Bio: Lawrence Wilkerson
Col. Lawrence Wilkerson, Eisenhower Media Network
U.S. Army, (Ret.) and Chief of Staff to Gen. Colin Powell
Career U.S. Army officer; Chief of Staff to Gen./Sec. Colin Powell; Vietnam veteran
Biography
Col. (ret.) Lawrence Wilkerson's last positions in government were as Secretary of State Colin Powell's Chief of Staff (2002-05), Associate Director of the State Department's Policy Planning staff under the directorship of Ambassador Richard N. Haass, and member of that staff responsible for East Asia and the Pacific, political-military and legislative affairs (2001-02).
Before serving at the State Department, Wilkerson served 31 years in the U.S. Army. During that time, he was a member of the faculty of the U.S. Naval War College (1987 to 1989), Special Assistant to General Powell when he was Chairman of the Joint Chiefs of Staff (1989-93), and Director and Deputy Director of the U.S. Marine Corps War College at Quantico, Virginia (1993-97). Wilkerson retired in 1997 and began work as an advisor to General Powell. He has also taught national security affairs at the George Washington University and is currently working on a book about the first George W. Bush administration.
Areas of Expertise
- Vietnam War
- Diplomacy / National security process
- Iraq wars
- China / Russia “new” Cold War
- U.S. Nuclear policy
- Defense budgetary process
- U.S.-Iranian relations
Col. (Ret.) Lawrence Wilkerson, Military Religious Freedom Foundation
Lawrence Wilkerson is the Distinguished Visiting Professor of Government and Public Policy at the College of William & Mary in Williamsburg, VA. He also taught for six years in the University Honors Program at the George Washington University in Washington, DC (2006-2011).

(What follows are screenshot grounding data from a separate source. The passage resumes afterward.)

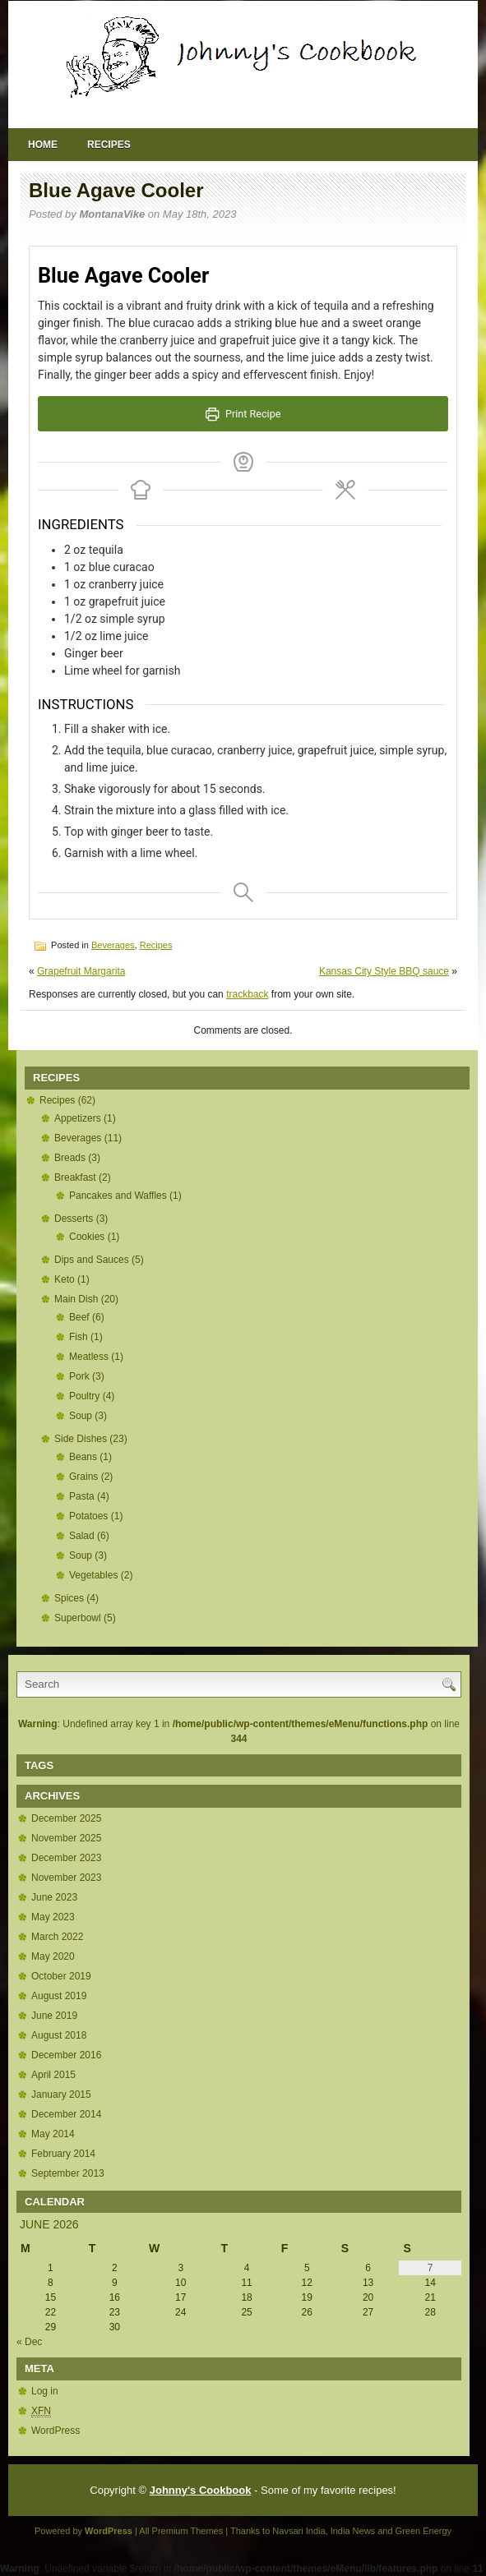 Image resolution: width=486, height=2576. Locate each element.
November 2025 (66, 1838)
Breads (70, 1158)
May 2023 (53, 1917)
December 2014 (66, 2114)
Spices (69, 1598)
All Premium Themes (181, 2531)
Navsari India (298, 2531)
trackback (247, 994)
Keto (64, 1279)
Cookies (86, 1236)
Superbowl (77, 1618)
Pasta (82, 1496)
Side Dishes (80, 1439)
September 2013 (67, 2173)
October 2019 (61, 1976)
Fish (78, 1337)
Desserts (73, 1218)
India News (353, 2531)
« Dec (29, 2342)
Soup (80, 1416)
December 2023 (66, 1858)
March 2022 (57, 1936)
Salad (82, 1535)
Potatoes (88, 1516)
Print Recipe (243, 414)
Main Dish (76, 1299)
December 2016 (66, 2055)
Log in (44, 2391)
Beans (83, 1457)
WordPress (55, 2430)
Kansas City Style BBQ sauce (384, 971)
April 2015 (53, 2075)
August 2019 (58, 1996)
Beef (79, 1317)
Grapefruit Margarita (81, 971)
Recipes (109, 144)
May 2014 (53, 2134)
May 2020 (53, 1956)
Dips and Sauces (91, 1259)
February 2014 (63, 2153)
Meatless (89, 1356)
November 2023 (66, 1877)
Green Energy (423, 2531)
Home (43, 144)
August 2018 (58, 2035)
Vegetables (93, 1575)
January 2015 (61, 2094)
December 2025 (66, 1818)
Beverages (113, 945)
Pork (79, 1376)
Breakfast (75, 1177)
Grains (83, 1476)
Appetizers (77, 1118)
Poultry (84, 1396)
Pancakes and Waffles (118, 1195)
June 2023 (54, 1897)
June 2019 (54, 2015) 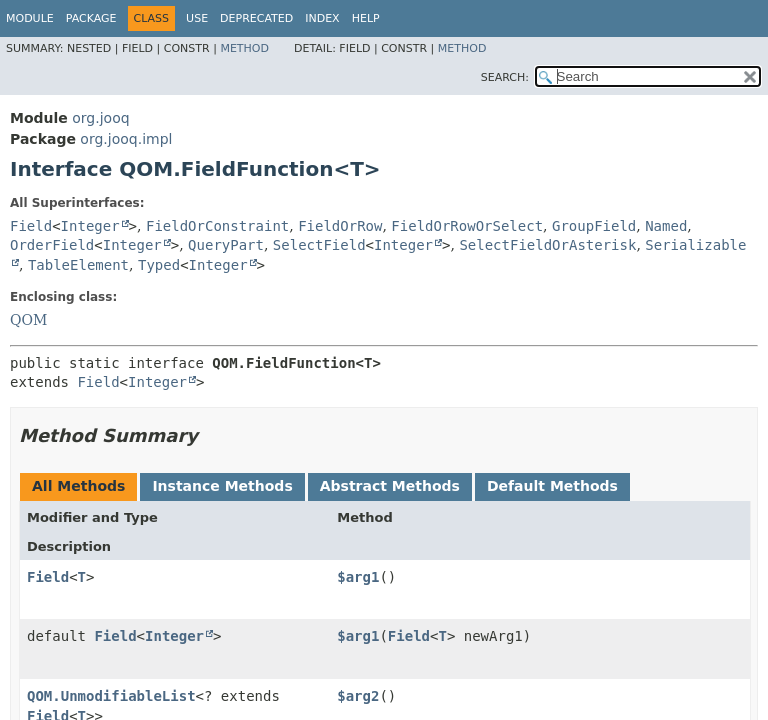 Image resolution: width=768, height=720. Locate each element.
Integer (90, 226)
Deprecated (256, 18)
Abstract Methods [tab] (390, 486)
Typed (159, 265)
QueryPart (226, 245)
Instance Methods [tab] (222, 486)
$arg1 (358, 577)
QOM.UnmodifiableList (111, 696)
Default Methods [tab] (552, 486)
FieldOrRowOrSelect (467, 226)
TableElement (78, 265)
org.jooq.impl (126, 139)
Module (30, 18)
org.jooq (100, 118)
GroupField (594, 226)
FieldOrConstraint (217, 226)
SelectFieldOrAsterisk (547, 245)
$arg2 (358, 696)
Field (31, 226)
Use (197, 18)
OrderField (52, 245)
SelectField (319, 245)
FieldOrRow (340, 226)
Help (366, 18)
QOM (28, 320)
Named (666, 226)
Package (91, 18)
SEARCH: (505, 77)
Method (244, 48)
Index (322, 18)
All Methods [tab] (78, 486) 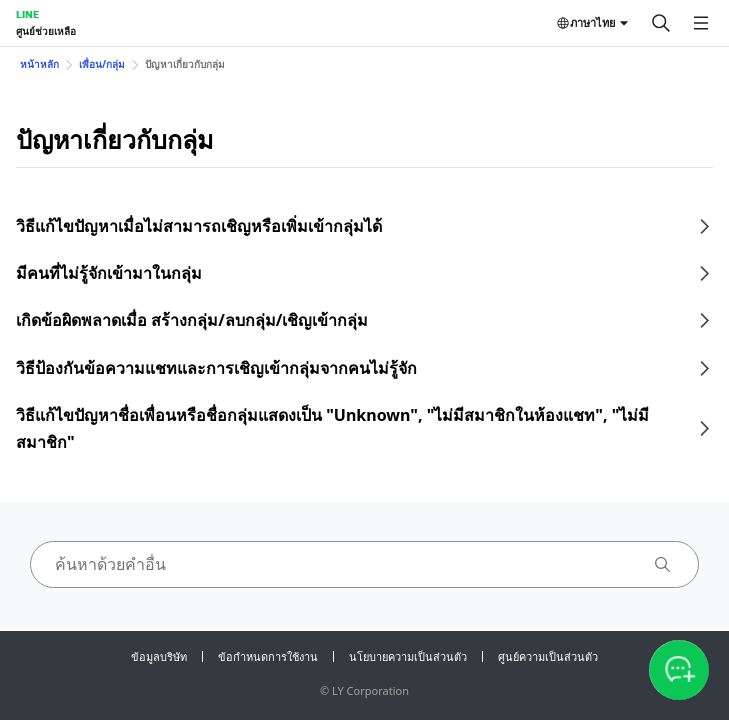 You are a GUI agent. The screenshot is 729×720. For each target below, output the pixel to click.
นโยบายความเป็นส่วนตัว (408, 656)
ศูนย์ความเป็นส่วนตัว (548, 656)
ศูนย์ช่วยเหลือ (46, 31)
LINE (27, 14)
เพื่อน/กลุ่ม (102, 64)
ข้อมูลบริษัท (159, 656)
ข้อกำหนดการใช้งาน (268, 656)
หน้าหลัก (39, 64)
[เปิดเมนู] (701, 23)
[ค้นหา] (661, 23) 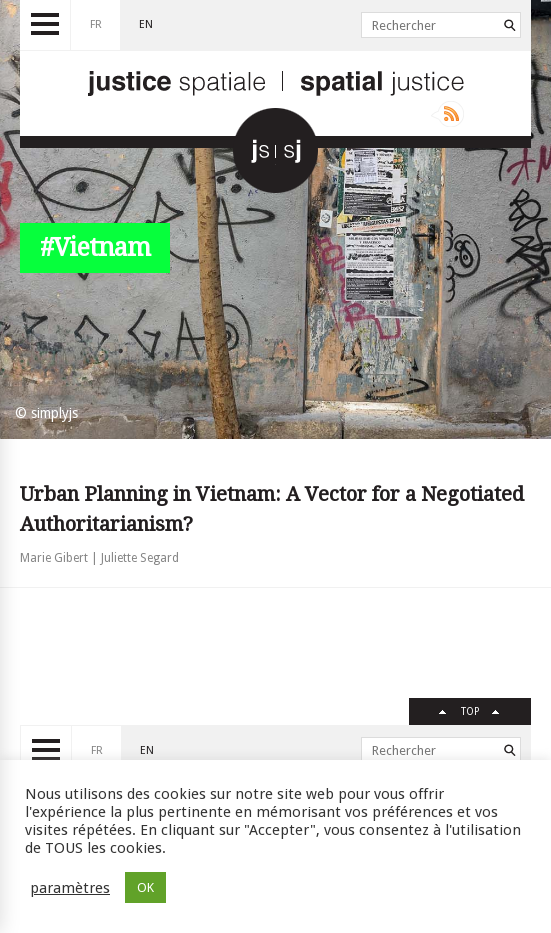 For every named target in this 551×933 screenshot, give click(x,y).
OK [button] (145, 887)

His last positions in government were as Secretary of State Colin Powell’s Chief of Staff (2002-05), Associate Director of the State Department’s Policy Planning staff under the directorship of Ambassador Richard N. Haass, and member of that staff responsible for East Asia and the Pacific, political-military and legislative affairs (2001-02). Before serving at the State Department, Wilkerson worked as a consultant to General Powell (1997-2000). Before that, he served 31 years in the U.S. Army, including as Deputy Executive Officer to then-General Colin Powell when he commanded the U.S. Army Forces Command (1989), Special Assistant to General Powell when he was Chairman of the Joint Chiefs of Staff (1989-93), and as Director and Deputy Director of the U.S. Marine Corps War College at Quantico, Virginia (1993-97).
During the course of his military service, Wilkerson was awarded the Distinguished Service Medal with Oak Leaf Cluster, the Legion of Merit, the Distinguished Flying Cross, and the Bronze Star among other awards and decorations. At the Department of State, he earned the Secretary’s Distinguished Service Award, as well as two Superior Honor Awards. Since leaving the State Department, Wilkerson has spoken to groups all over America—World Affairs Councils, university and war college audiences, and members of local and state governments and the U.S. Congress and their staffs. In addition, he has been published in The American Conservative, Playboy Magazine, the Los Angeles Times, the Baltimore Sun, the Miami Herald, the New York Daily News, and other magazines and newspapers across the country, as well as appeared on television with Stephen Colbert, Bill Maher, Keith Olbermann, Ed Shultz, Lawrence O’Donnell, Rachel Maddow, Wolf Blitzer, the BBC’s Hardtalk and Newsnight, and others. He has appeared in several recent documentaries also, including Alex Gibney’s “Taxi to the Dark Side” and Charles Ferguson’s “No End in Sight”. He was also chairman of the U.S.-Cuba 21st Century Policy Initiative at the New America Foundation from 2006-2010.
Lawrence lives in Falls Church, Virginia. His son, Alex, was a USAF officer/ navigator in C-130s for ten years and now serves fulltime in the Tennessee Air National Guard, making his home in Nashville. His daughter, Suellen, a former Army officer, now helps her husband manage a small farm in Mt. Airy, Maryland.